Dry eye in patients undergoing LASIK requires proactive approach when detecting, managing

February 15, 2009
Cheryl Guttman

Recognizing and treating dry eye disease before LASIK is an important strategy for mitigating patient unhappiness after surgery.

Key Points

Atlanta-Recognizing and treating dry eye disease before LASIK is an important strategy for mitigating patient unhappiness after surgery, said Steven E. Wilson, MD, during refractive surgery subspecialty day at the American Academy of Ophthalmology annual meeting.

"Not only are patients with existing dry eye at higher risk of developing a more severe condition after LASIK, but if the corneal surface is not optimized prior to surgery, the wavefront analysis can be confounded, leading to correction errors in a customized procedure," he continued.

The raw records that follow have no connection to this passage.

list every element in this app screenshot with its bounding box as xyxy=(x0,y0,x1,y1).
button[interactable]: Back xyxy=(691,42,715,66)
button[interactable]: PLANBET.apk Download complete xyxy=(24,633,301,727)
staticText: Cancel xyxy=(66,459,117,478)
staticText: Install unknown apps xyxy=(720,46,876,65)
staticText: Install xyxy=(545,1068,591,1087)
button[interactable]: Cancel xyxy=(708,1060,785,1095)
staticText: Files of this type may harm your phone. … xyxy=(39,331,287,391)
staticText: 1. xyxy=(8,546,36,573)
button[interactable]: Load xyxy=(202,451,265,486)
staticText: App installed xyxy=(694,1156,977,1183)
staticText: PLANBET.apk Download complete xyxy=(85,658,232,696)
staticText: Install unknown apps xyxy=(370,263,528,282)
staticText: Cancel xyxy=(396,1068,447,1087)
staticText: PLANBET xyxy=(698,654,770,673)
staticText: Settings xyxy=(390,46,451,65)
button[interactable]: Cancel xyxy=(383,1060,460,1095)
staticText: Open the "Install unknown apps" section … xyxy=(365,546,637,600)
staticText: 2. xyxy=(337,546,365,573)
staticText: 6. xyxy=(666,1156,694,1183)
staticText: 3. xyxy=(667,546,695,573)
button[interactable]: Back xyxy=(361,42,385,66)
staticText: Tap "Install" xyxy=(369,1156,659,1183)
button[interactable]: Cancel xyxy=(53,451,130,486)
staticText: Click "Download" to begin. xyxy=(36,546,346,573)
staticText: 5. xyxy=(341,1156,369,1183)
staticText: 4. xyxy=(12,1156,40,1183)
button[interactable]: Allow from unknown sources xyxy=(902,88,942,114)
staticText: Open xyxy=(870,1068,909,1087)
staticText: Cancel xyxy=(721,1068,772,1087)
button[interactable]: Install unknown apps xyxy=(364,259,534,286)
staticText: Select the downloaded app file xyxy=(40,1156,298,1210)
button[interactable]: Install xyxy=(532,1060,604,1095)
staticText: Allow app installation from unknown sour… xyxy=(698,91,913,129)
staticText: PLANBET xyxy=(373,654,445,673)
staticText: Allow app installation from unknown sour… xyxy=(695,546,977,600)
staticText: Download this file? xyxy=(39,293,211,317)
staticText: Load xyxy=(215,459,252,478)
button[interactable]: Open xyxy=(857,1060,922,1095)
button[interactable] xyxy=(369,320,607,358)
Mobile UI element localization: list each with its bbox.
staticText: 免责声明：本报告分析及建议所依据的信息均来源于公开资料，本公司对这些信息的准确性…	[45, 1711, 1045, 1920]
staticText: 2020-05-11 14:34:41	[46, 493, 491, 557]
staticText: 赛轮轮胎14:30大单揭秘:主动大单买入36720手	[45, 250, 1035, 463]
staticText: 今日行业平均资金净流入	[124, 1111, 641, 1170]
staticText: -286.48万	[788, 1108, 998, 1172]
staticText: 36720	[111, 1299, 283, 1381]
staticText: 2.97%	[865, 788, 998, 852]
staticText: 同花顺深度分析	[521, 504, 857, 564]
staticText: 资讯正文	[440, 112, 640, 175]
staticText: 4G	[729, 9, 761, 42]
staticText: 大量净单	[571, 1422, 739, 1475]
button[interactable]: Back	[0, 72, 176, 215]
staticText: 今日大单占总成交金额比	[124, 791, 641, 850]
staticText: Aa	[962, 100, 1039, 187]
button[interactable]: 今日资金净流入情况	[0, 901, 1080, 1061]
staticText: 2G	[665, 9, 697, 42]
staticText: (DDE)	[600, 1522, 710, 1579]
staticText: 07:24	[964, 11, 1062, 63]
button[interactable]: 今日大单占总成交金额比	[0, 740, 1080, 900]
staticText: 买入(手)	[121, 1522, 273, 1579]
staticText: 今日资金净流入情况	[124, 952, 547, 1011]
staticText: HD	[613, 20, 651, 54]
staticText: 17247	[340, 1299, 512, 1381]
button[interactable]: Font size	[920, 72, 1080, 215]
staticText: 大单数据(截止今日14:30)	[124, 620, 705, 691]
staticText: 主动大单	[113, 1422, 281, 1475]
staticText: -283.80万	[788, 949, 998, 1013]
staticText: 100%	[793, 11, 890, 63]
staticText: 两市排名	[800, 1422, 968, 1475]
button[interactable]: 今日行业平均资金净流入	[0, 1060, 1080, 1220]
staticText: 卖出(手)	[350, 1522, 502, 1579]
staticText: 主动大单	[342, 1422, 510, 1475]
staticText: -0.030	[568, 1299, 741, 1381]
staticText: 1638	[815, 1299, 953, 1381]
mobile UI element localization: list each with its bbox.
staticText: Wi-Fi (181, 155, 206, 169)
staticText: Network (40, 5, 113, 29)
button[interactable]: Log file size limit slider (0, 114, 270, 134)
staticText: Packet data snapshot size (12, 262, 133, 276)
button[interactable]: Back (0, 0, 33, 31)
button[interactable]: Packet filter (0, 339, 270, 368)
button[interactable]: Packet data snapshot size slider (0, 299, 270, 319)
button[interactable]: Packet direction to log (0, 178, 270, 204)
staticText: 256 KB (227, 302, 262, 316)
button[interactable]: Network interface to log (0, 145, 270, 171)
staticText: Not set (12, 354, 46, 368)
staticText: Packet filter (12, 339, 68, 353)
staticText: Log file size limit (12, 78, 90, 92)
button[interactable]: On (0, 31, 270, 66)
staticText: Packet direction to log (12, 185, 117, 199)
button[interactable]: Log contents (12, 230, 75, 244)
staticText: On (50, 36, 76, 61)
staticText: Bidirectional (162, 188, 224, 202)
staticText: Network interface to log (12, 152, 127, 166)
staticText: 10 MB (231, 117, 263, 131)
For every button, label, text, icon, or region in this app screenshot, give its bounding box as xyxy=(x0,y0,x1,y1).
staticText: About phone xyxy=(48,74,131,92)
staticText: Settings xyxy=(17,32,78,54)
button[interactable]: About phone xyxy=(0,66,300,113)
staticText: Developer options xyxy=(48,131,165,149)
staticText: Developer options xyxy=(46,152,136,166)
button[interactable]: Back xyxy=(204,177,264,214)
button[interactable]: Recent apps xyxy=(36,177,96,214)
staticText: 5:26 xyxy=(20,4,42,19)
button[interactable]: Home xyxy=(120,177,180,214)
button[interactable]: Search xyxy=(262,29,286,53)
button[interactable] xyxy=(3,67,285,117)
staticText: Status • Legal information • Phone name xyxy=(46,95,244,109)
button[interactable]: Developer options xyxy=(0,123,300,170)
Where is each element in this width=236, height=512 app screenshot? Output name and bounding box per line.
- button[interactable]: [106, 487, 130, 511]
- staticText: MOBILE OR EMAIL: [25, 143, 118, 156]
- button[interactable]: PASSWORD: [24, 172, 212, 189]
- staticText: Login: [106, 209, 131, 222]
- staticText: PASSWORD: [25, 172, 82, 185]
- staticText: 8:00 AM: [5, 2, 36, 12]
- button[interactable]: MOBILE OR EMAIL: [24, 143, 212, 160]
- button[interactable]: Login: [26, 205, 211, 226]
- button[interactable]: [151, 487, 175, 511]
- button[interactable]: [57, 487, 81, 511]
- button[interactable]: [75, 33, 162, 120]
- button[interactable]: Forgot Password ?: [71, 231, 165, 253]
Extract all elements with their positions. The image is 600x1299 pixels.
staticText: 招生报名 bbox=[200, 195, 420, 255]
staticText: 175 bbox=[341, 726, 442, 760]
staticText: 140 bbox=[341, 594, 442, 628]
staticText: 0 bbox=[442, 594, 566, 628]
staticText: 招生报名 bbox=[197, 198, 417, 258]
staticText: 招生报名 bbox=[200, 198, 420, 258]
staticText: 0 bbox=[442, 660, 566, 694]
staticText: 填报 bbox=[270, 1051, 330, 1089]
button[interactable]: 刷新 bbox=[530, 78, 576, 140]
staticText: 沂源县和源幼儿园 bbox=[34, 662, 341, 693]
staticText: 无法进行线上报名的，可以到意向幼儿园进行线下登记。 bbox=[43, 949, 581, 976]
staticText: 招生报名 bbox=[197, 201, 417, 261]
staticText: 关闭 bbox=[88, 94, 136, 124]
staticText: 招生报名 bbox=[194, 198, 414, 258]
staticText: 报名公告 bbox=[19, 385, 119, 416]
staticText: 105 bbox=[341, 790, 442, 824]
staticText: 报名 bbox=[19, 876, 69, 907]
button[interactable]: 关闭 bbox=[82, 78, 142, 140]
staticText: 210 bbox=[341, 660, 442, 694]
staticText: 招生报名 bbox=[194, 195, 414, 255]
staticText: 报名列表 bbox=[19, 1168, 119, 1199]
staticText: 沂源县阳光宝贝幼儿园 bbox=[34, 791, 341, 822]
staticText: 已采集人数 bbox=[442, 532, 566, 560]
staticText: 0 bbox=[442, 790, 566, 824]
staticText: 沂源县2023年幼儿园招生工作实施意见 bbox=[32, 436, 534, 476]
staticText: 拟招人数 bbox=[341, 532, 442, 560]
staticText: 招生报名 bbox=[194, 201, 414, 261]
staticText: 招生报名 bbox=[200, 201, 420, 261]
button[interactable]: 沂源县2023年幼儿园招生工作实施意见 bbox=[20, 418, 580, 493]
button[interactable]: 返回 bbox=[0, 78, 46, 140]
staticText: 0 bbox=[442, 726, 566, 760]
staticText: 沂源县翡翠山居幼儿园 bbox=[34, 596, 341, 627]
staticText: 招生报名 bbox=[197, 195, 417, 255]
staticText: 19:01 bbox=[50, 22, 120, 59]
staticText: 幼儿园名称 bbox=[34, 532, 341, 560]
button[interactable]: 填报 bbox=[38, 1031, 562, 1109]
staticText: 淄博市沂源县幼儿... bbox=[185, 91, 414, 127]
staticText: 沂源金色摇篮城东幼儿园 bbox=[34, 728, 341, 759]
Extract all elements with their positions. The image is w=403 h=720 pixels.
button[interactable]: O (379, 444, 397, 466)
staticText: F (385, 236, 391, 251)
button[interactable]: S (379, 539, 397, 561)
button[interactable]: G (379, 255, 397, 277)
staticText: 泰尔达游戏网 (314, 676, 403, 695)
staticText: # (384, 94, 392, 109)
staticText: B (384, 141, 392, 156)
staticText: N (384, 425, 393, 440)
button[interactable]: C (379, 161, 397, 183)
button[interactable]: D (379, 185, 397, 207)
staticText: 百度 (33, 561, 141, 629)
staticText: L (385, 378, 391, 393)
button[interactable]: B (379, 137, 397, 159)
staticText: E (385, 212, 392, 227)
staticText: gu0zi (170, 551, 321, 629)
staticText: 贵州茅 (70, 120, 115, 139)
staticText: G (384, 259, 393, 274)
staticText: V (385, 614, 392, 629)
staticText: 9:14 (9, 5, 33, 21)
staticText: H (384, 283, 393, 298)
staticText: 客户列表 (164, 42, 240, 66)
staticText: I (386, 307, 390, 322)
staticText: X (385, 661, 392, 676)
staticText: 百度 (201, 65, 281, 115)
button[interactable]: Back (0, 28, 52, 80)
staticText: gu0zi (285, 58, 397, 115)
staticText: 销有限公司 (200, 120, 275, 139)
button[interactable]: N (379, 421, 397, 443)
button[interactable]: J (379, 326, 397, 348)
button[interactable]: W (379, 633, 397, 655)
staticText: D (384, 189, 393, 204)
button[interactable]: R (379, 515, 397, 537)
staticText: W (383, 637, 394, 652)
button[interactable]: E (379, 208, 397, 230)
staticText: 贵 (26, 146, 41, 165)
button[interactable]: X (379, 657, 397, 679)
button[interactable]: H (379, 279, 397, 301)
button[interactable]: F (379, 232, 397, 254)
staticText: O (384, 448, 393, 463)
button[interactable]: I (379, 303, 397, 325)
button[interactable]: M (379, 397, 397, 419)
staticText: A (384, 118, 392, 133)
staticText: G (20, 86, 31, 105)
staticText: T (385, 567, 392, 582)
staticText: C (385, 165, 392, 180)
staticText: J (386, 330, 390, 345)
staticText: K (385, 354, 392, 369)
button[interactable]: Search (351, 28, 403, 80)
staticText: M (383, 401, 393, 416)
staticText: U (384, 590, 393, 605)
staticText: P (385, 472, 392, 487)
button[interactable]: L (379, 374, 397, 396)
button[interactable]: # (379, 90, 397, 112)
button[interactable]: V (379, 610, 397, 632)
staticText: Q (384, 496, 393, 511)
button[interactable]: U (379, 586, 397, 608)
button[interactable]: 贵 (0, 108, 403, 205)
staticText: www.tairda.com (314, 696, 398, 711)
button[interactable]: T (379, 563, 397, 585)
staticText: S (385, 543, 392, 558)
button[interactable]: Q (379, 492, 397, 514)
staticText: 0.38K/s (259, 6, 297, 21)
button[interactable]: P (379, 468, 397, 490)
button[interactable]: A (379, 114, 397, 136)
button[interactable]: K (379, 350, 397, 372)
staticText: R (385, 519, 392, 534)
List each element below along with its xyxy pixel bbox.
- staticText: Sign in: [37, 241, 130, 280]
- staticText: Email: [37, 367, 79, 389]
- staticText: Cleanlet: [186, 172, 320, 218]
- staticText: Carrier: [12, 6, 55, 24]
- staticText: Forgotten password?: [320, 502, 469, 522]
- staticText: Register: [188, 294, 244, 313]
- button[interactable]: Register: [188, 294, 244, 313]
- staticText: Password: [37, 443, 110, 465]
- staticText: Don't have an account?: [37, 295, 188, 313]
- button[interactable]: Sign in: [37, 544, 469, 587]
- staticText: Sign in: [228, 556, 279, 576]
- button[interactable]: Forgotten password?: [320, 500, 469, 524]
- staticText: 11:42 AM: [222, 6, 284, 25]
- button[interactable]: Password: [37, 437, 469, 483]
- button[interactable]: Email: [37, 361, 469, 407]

"Remember, it can take longer for some patients to respond to cyclosporine," Dr. Wilson said. "In the phase III clinical trial, it took 3 months or longer for up to 40% of patients to achieve improvement in dry eye signs and symptoms.

"The addition of punctal plugs and alpha omega fatty acid dietary supplements may be beneficial," he added.

Initiating topical cyclosporine therapy may have an additional benefit for those patients, considering evidence that this treatment may halt the progression of dry eye disease, he said.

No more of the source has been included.